Today, truly chivalrous men will actually find themselves being impolite in many cases. This expresses to society that you are not okay with its degenerate behavior. It will make it difficult for you to become friends with everyone you meet, but those who do stick around will respect you much more for sticking to your values. In fact, proper courtesy is a good way of weeding out toxic people in your life. We are the mean of the people we associate with, so if courtesy keeps degenerates, then we are better men for it.

Solution

We, as Western men, face an epidemic of whorish, entitled, and masculine women. This point was largely reached because the baby boomer generation started a trend of “not judging” others, and thus treating everyone with the same, communist level of respect. Women who slept around and developed masculine traits, for example, stopped facing condemnation through impoliteness, and thus became the degenerate, disgusting amalgamations of used up sex vessels they are today. It truly is a shame.
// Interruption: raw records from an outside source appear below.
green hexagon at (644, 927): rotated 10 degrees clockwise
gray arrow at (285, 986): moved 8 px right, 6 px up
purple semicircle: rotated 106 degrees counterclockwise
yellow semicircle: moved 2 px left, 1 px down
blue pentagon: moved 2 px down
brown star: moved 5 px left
But I propose a solution. As the red pill teaches, as men desire sex, women desire attention. And, as the man desires to obtain sex from the prettiest woman, the woman desires to obtain attention from the highest value male. Reaching a level of high value is done by simply improving oneself.

If you are an individual of high value, you can begin to train the women around you. Women will vie for your attention. Instead of trying to get laid and playing to their perverted fantasies, as most high-value red pillers do, maintain your dignity and develop courtesy. Take pride in yourself, and don’t settle for the common slop the West now tries to pass off as “ladies.”

Smile at the woman you know is traditionally feminine, but stop going out of your way to hold the door for the marshmallow monster who has trouble traversing the coffee shop in less than twenty minutes, and give the woman passing underwear off as a pair of pants a dirty look. Women respond to subtle social cues, as they care much more about their social standing than do men. While receiving a dirty look is not a huge deal to you, it is enough to ruin a woman’s day—especially the contemporary woman’s, who is used to having males fight over the chance to serve her.

Stop forcing a smile when in the presence of a homosexual. Stop acting as though a Muhammadan is your fellow man. Let the land whales and whores know who they are. Treat only respectable women with respect. Be courteous—more specifically, be Alt-Courteous.